§ **Work task**
Write out each record exactly as it stands. No pictures belong in the copy.

The data Block Start

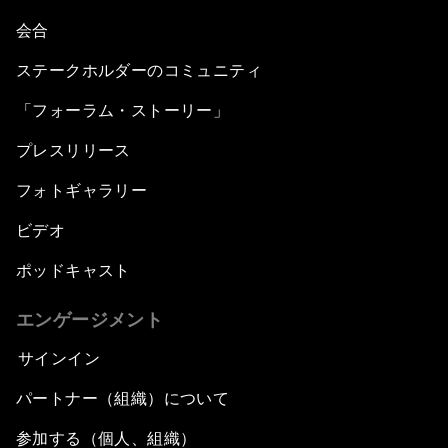
会合
ステークホルダーのコミュニティ
「フォーラム・ストーリー」
プレスリリース
フォトギャラリー
ビデオ
ポッドキャスト
エンゲージメント
サインイン
パートナー（組織）について
参加する（個人、組織）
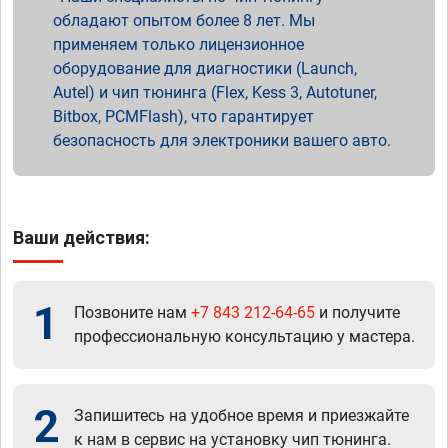
обладают опытом более 8 лет. Мы
применяем только лицензионное
оборудование для диагностики (Launch,
Autel) и чип тюнинга (Flex, Kess 3, Autotuner,
Bitbox, PCMFlash), что гарантирует
безопасность для электроники вашего авто.
Ваши действия:
1
Позвоните нам
+7 843 212-64-65
и получите
профессиональную консультацию у мастера.
2
Запишитесь на удобное время и приезжайте
к нам в сервис на установку чип тюнинга.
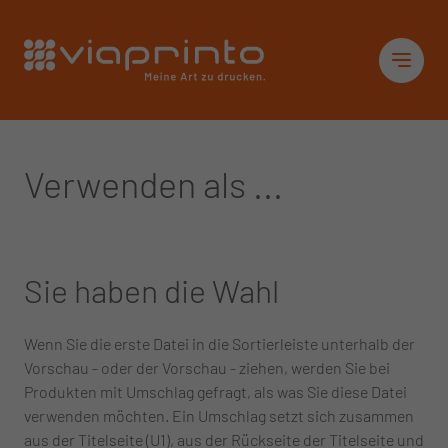
Startseite
Sid
Verwenden als ...
Sie haben die Wahl
Wenn Sie die erste Datei in die Sortierleiste unterhalb der
Vorschau - oder der Vorschau - ziehen, werden Sie bei
Produkten mit Umschlag gefragt, als was Sie diese Datei
verwenden möchten. Ein Umschlag setzt sich zusammen
aus der Titelseite (U1), aus der Rückseite der Titelseite und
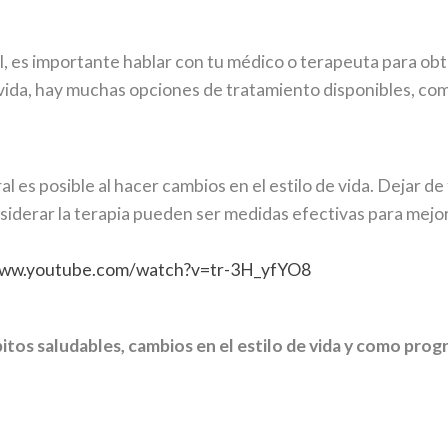
, es importante hablar con tu médico o terapeuta para obt
 vida, hay muchas opciones de tratamiento disponibles, co
 es posible al hacer cambios en el estilo de vida. Dejar de 
derar la terapia pueden ser medidas efectivas para mejora
www.youtube.com/watch?v=tr-3H_yfYO8
tos saludables, cambios en el estilo de vida y como prog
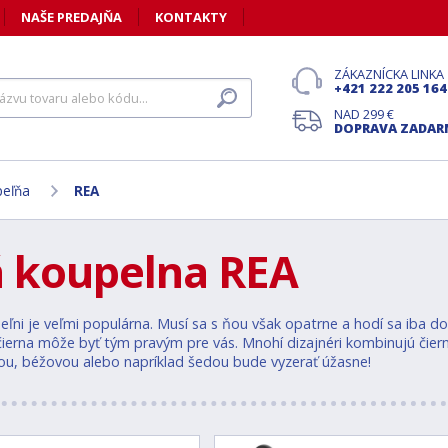
NAŠE PREDAJŇA
KONTAKTY
ZÁKAZNÍCKA LINKA
+421 222 205 164
NAD 299 €
DOPRAVA ZADA
peľňa
REA
 koupelna REA
eľni je veľmi populárna. Musí sa s ňou však opatrne a hodí sa iba do 
čierna môže byť tým pravým pre vás. Mnohí dizajnéri kombinujú čiernu
ou, béžovou alebo napríklad šedou bude vyzerať úžasne!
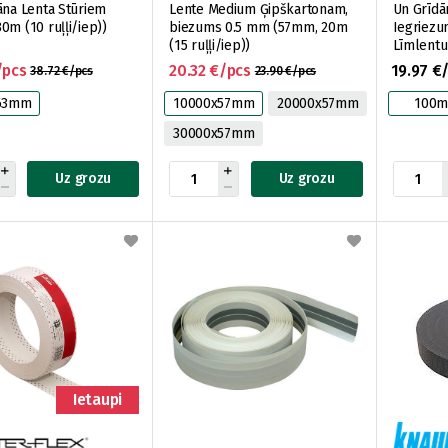
āna Lenta Stūriem
Lente Medium Ģipškartonam,
Un Grīdā
0m (10 ruļļi/iep))
biezums 0.5 mm (57mm, 20m
Iegriezu
(15 ruļļi/iep))
Līmlent
/pcs
20.32 €/pcs
19.97 €
38.72 €/pcs
23.90 €/pcs
63mm
10000x57mm
20000x57mm
100
30000x57mm
Uz grozu
Uz grozu
Ietaupi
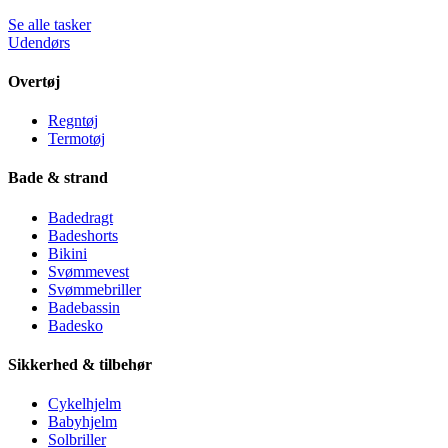
Se alle tasker
Udendørs
Overtøj
Regntøj
Termotøj
Bade & strand
Badedragt
Badeshorts
Bikini
Svømmevest
Svømmebriller
Badebassin
Badesko
Sikkerhed & tilbehør
Cykelhjelm
Babyhjelm
Solbriller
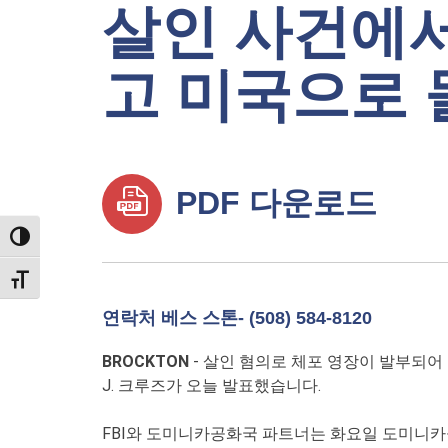
살인 사건에서
고 미국으로 
PDF 다운로드
TOGGLE HIGH CONTRAST
TOGGLE FONT SIZE
연락처 베스 스톤- (508) 584-8120
BROCKTON
- 살인 혐의로 체포 영장이 발부되
J. 크루즈가 오늘 발표했습니다.
FBI와 도미니카공화국 파트너는 화요일 도미니카공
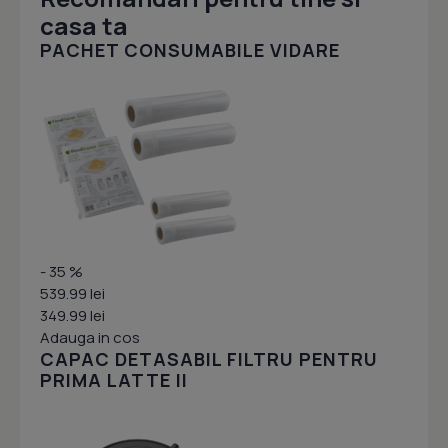
casa ta
PACHET CONSUMABILE VIDARE
- 35 %
539.99 lei
349.99 lei
Adauga in cos
CAPAC DETASABIL FILTRU PENTRU
PRIMA LATTE II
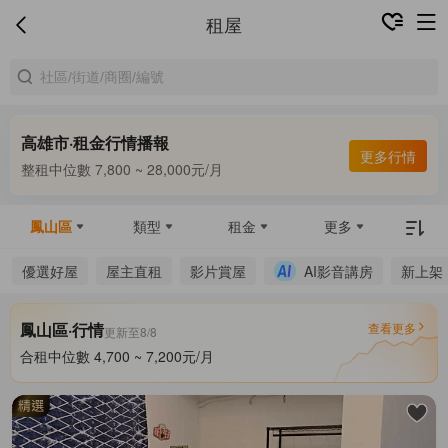
租屋
高雄市·租金行情播報
合租中位數 5,000 ~ 7,200元/月
更多行情
整租中位數 7,800 ~ 28,000元/月
合租中位數 5,000 ~ 7,200元/月
鳳山區
類型
租金
更多
優選好屋
屋主直租
影片賞屋
AI影音講房
新上架
鳳山區·行情
查看更多
更新至8/8
合租中位數 4,700 ~ 7,200元/月
整租中位數 7,500 ~ 25,000元/月
合租中位數 4,700 ~ 7,200元/月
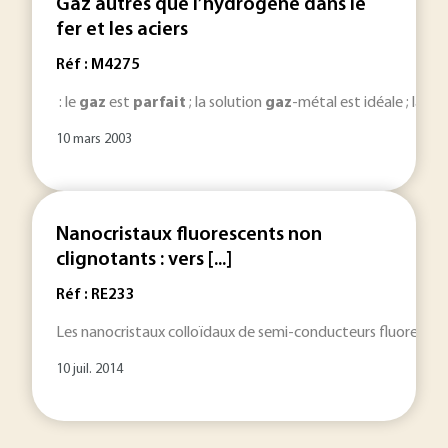
Gaz autres que l’hydrogène dans le
fer et les aciers
Réf : M4275
: le
gaz
est
parfait
; la solution
gaz
-métal est idéale ; la mo
10 mars 2003
Nanocristaux fluorescents non
clignotants : vers [...]
Réf : RE233
Les nanocristaux colloïdaux de semi-conducteurs fluorescent
10 juil. 2014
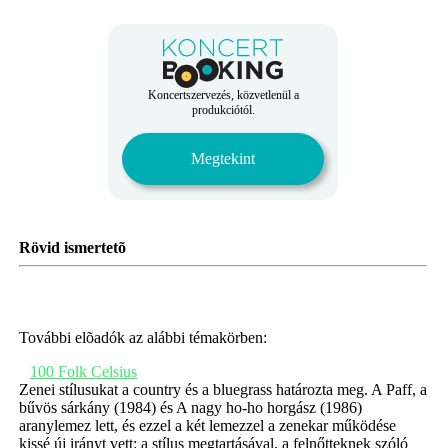
Koncertszervezés, közvetlenül a
produkciótól.
Megtekint
Rövid ismertetõ
További elõadók az alábbi témakörben:
100 Folk Celsius
Zenei stílusukat a country és a bluegrass határozta meg. A Paff, a
bűvös sárkány (1984) és A nagy ho-ho horgász (1986)
aranylemez lett, és ezzel a két lemezzel a zenekar működése
kissé új irányt vett: a stílus megtartásával, a felnőtteknek szóló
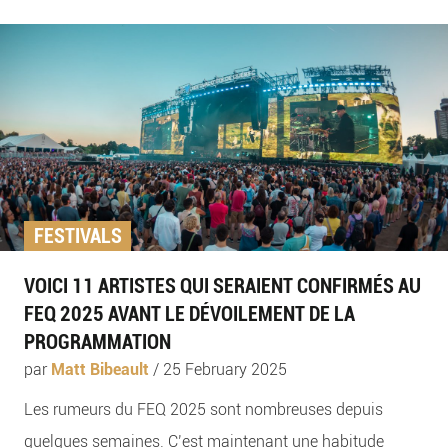
FESTIVALS
VOICI 11 ARTISTES QUI SERAIENT CONFIRMÉS AU
FEQ 2025 AVANT LE DÉVOILEMENT DE LA
PROGRAMMATION
par
Matt Bibeault
/
25 February 2025
Les rumeurs du FEQ 2025 sont nombreuses depuis
quelques semaines. C’est maintenant une habitude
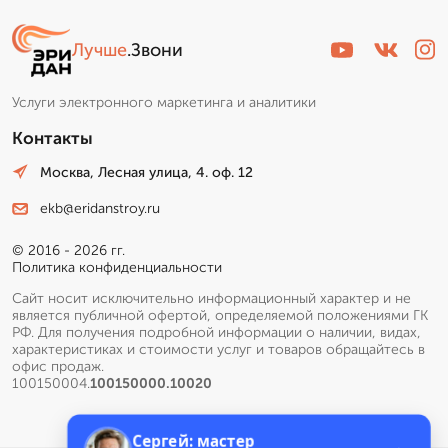
Лучше
.Звони
Услуги электронного маркетинга и аналитики
Контакты
Москва, Лесная улица, 4. оф. 12
ekb@eridanstroy.ru
© 2016 - 2026 гг.
Политика конфиденциальности
Сайт носит исключительно информационный характер и не
является публичной офертой, определяемой положениями ГК
РФ. Для получения подробной информации о наличии, видах,
характеристиках и стоимости услуг и товаров обращайтесь в
офис продаж.
100150004.
100150000.10020
Сергей: мастер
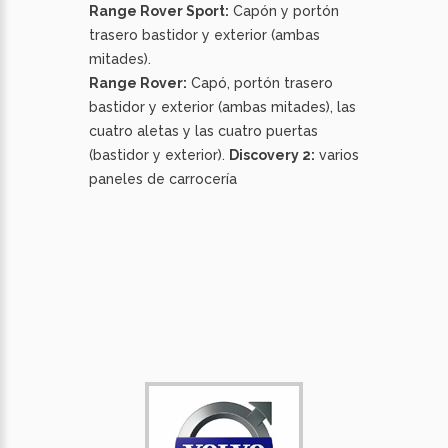
Range Rover Sport:
Capón y portón
trasero bastidor y exterior (ambas
mitades).
Range Rover:
Capó, portón trasero
bastidor y exterior (ambas mitades), las
cuatro aletas y las cuatro puertas
(bastidor y exterior).
Discovery 2:
varios
paneles de carrocería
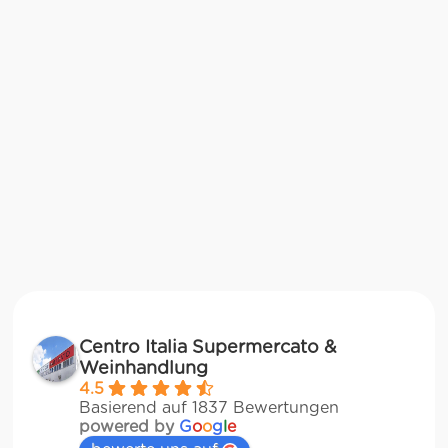
Centro Italia Supermercato &
Weinhandlung
4.5
Basierend auf 1837 Bewertungen
powered by
G
o
o
g
l
e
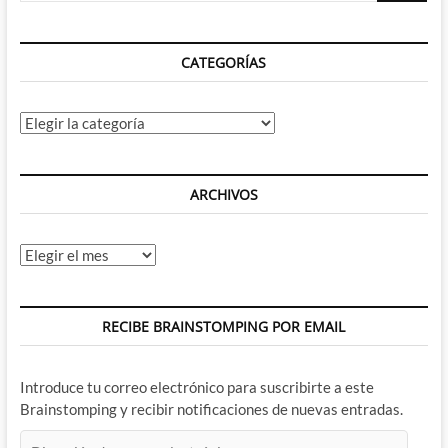
años
de
Jack
CATEGORÍAS
Kirby
(XII)
Categorías
ARCHIVOS
Archivos
RECIBE BRAINSTOMPING POR EMAIL
Introduce tu correo electrónico para suscribirte a este
Brainstomping y recibir notificaciones de nuevas entradas.
Dirección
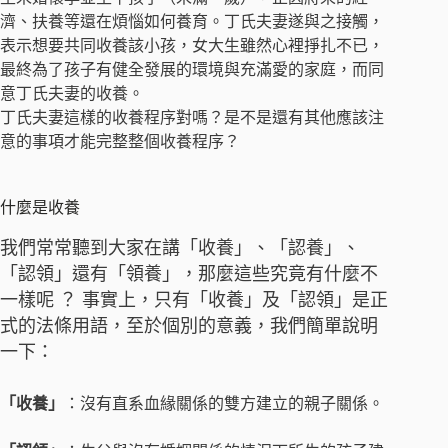
濟、扶養等還在煩惱如何養育。丁氏夫妻遂與之接觸，
表示想要共同收養該小孩，女大生雖然心裡掙扎不已，
最終為了孩子有健全發展的環境與充滿愛的家庭，而同
意丁氏夫妻的收養。
丁氏夫妻這樣的收養程序對嗎？是不是還有其他應該注
意的事項才能完整整個收養程序？
什麼是收養
我們常常聽到大家在講「收養」、「認養」、
「認領」還有「領養」，那麼這些究竟有什麼不
一樣呢 ？ 事實上，只有「收養」及「認領」是正
式的法條用語，至於個別的意義，我們簡單說明
一下：
「收養」
：沒有直系血緣關係的雙方建立的親子關係。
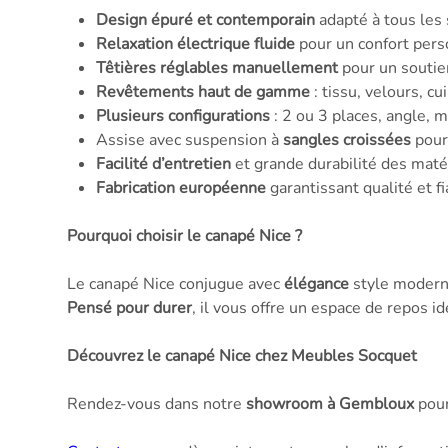
Design épuré et contemporain
adapté à tous les 
Relaxation électrique fluide
pour un confort pers
Têtières réglables manuellement
pour un soutien
Revêtements haut de gamme
: tissu, velours, cui
Plusieurs configurations
: 2 ou 3 places, angle, 
Assise avec suspension à
sangles croissées
pour
Facilité d’entretien
et grande durabilité des maté
Fabrication européenne
garantissant qualité et fi
Pourquoi choisir le canapé Nice ?
Le canapé Nice conjugue avec
élégance
style moderne
Pensé pour durer
, il vous offre un espace de repos i
Découvrez le canapé Nice chez Meubles Socquet
Rendez-vous dans notre
showroom à Gembloux
pour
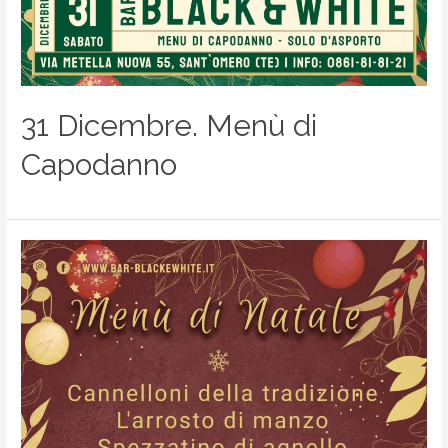
31 Dicembre. Menù di
Capodanno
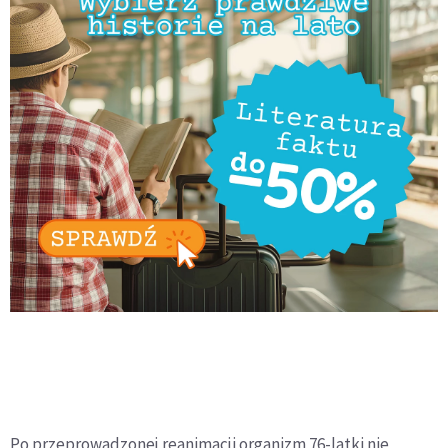
Po przeprowadzonej reanimacji organizm 76-latki nie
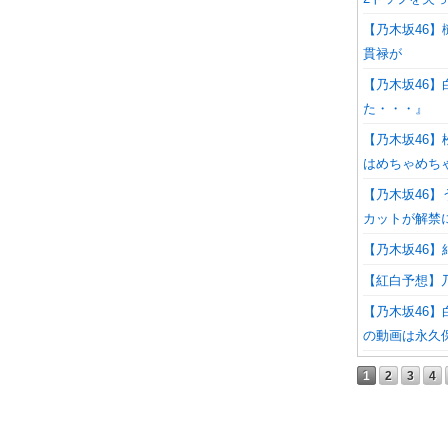
【乃木坂46
貫禄が
【乃木坂46
た・・・』
【乃木坂46
はめちゃめち
【乃木坂46
カットが解禁
【乃木坂46
【紅白予想】乃木
【乃木坂46
の動画は永久保存
1
2
3
4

The data Block End

§ **Exercise answer**
会合
ステークホルダーのコミュニティ
「フォーラム・ストーリー」
プレスリリース
フォトギャラリー
ビデオ
ポッドキャスト
エンゲージメント
サインイン
パートナー（組織）について
参加する（個人、組織）
обладают опытом более 8 лет. Мы
применяем только лицензионное
оборудование для диагностики (Launch,
Autel) и чип тюнинга (Flex, Kess 3, Autotuner,
Bitbox, PCMFlash), что гарантирует
безопасность для электроники вашего авто.
Ваши действия:
1
Позвоните нам
+7 843 212-64-65
и получите
профессиональную консультацию у мастера.
2
Запишитесь на удобное время и приезжайте
к нам в сервис на установку чип тюнинга.
Startseite
Sid
Verwenden als ...
Sie haben die Wahl
Wenn Sie die erste Datei in die Sortierleiste unterhalb der
Vorschau - oder der Vorschau - ziehen, werden Sie bei
Produkten mit Umschlag gefragt, als was Sie diese Datei
verwenden möchten. Ein Umschlag setzt sich zusammen
aus der Titelseite (U1), aus der Rückseite der Titelseite und
, es importante hablar con tu médico o terapeuta para obt
 vida, hay muchas opciones de tratamiento disponibles, co
 es posible al hacer cambios en el estilo de vida. Dejar de 
derar la terapia pueden ser medidas efectivas para mejora
www.youtube.com/watch?v=tr-3H_yfYO8
tos saludables, cambios en el estilo de vida y como prog
NAŠE PREDAJŇA
KONTAKTY
ZÁKAZNÍCKA LINKA
+421 222 205 164
NAD 299 €
DOPRAVA ZADA
peľňa
REA
 koupelna REA
eľni je veľmi populárna. Musí sa s ňou však opatrne a hodí sa iba do 
čierna môže byť tým pravým pre vás. Mnohí dizajnéri kombinujú čiernu
ou, béžovou alebo napríklad šedou bude vyzerať úžasne!
āna Lenta Stūriem
Lente Medium Ģipškartonam,
Un Grīdā
0m (10 ruļļi/iep))
biezums 0.5 mm (57mm, 20m
Iegriezu
(15 ruļļi/iep))
Līmlent
/pcs
20.32 €/pcs
19.97 €
38.72 €/pcs
23.90 €/pcs
63mm
10000x57mm
20000x57mm
100
30000x57mm
Uz grozu
Uz grozu
Ietaupi
Se alle tasker
Udendørs
Overtøj
Regntøj
Termotøj
Bade & strand
Badedragt
Badeshorts
Bikini
Svømmevest
Svømmebriller
Badebassin
Badesko
Sikkerhed & tilbehør
Cykelhjelm
Babyhjelm
Solbriller
살인 사건에서
고 미국으로 
PDF 다운로드
TOGGLE HIGH CONTRAST
TOGGLE FONT SIZE
연락처 베스 스톤- (508) 584-8120
BROCKTON
- 살인 혐의로 체포 영장이 발부되
J. 크루즈가 오늘 발표했습니다.
FBI와 도미니카공화국 파트너는 화요일 도미니카공
casa ta
PACHET CONSUMABILE VIDARE
- 35 %
539.99 lei
349.99 lei
Adauga in cos
CAPAC DETASABIL FILTRU PENTRU
PRIMA LATTE II
租屋
高雄市·租金行情播報
合租中位數 5,000 ~ 7,200元/月
更多行情
整租中位數 7,800 ~ 28,000元/月
合租中位數 5,000 ~ 7,200元/月
鳳山區
類型
租金
更多
優選好屋
屋主直租
影片賞屋
AI影音講房
新上架
鳳山區·行情
查看更多
更新至8/8
合租中位數 4,700 ~ 7,200元/月
整租中位數 7,500 ~ 25,000元/月
合租中位數 4,700 ~ 7,200元/月
Gaz autres que l’hydrogène dans le
fer et les aciers
Réf : M4275
: le
gaz
est
parfait
; la solution
gaz
-métal est idéale ; la mo
10 mars 2003
Nanocristaux fluorescents non
clignotants : vers [...]
Réf : RE233
Les nanocristaux colloïdaux de semi-conducteurs fluorescent
10 juil. 2014
Koncertszervezés, közvetlenül a
produkciótól.
Megtekint
Rövid ismertetõ
További elõadók az alábbi témakörben:
100 Folk Celsius
Zenei stílusukat a country és a bluegrass határozta meg. A Paff, a
bűvös sárkány (1984) és A nagy ho-ho horgász (1986)
aranylemez lett, és ezzel a két lemezzel a zenekar működése
kissé új irányt vett: a stílus megtartásával, a felnőtteknek szóló
FESTIVALS
VOICI 11 ARTISTES QUI SERAIENT CONFIRMÉS AU
FEQ 2025 AVANT LE DÉVOILEMENT DE LA
PROGRAMMATION
par
Matt Bibeault
/
25 February 2025
Les rumeurs du FEQ 2025 sont nombreuses depuis
quelques semaines. C’est maintenant une habitude
Лучше
.Звони
Услуги электронного маркетинга и аналитики
Контакты
Москва, Лесная улица, 4. оф. 12
ekb@eridanstroy.ru
© 2016 - 2026 гг.
Политика конфиденциальности
Сайт носит исключительно информационный характер и не
является публичной офертой, определяемой положениями ГК
РФ. Для получения подробной информации о наличии, видах,
характеристиках и стоимости услуг и товаров обращайтесь в
офис продаж.
100150004.
100150000.10020
Сергей: мастер
Range Rover Sport:
Capón y portón
trasero bastidor y exterior (ambas
mitades).
Range Rover:
Capó, portón trasero
bastidor y exterior (ambas mitades), las
cuatro aletas y las cuatro puertas
(bastidor y exterior).
Discovery 2:
varios
paneles de carrocería
Centro Italia Supermercato &
Weinhandlung
4.5
Basierend auf 1837 Bewertungen
powered by
G
o
o
g
l
e
años
de
Jack
CATEGORÍAS
Kirby
(XII)
Categorías
ARCHIVOS
Archivos
RECIBE BRAINSTOMPING POR EMAIL
Introduce tu correo electrónico para suscribirte a este
Brainstomping y recibir notificaciones de nuevas entradas.
Dirección
濟、扶養等還在煩惱如何養育。丁氏夫妻遂與之接觸，
表示想要共同收養該小孩，女大生雖然心裡掙扎不已，
最終為了孩子有健全發展的環境與充滿愛的家庭，而同
意丁氏夫妻的收養。
丁氏夫妻這樣的收養程序對嗎？是不是還有其他應該注
意的事項才能完整整個收養程序？
什麼是收養
我們常常聽到大家在講「收養」、「認養」、
「認領」還有「領養」，那麼這些究竟有什麼不
一樣呢 ？ 事實上，只有「收養」及「認領」是正
式的法條用語，至於個別的意義，我們簡單說明
一下：
「收養」
：沒有直系血緣關係的雙方建立的親子關係。
Design épuré et contemporain
adapté à tous les 
Relaxation électrique fluide
pour un confort pers
Têtières réglables manuellement
pour un soutien
Revêtements haut de gamme
: tissu, velours, cui
Plusieurs configurations
: 2 ou 3 places, angle, 
Assise avec suspension à
sangles croissées
pour
Facilité d’entretien
et grande durabilité des maté
Fabrication européenne
garantissant qualité et fi
Pourquoi choisir le canapé Nice ?
Le canapé Nice conjugue avec
élégance
style moderne
Pensé pour durer
, il vous offre un espace de repos i
Découvrez le canapé Nice chez Meubles Socquet
Rendez-vous dans notre
showroom à Gembloux
pour
31 Dicembre. Menù di
Capodanno
Po przeprowadzonej reanimacji organizm 76-latki nie
【乃木坂46
貫禄が
【乃木坂46
た・・・』
【乃木坂46
はめちゃめち
【乃木坂46
カットが解禁
【乃木坂46
【紅白予想】乃木
【乃木坂46
の動画は永久保存
1
2
3
4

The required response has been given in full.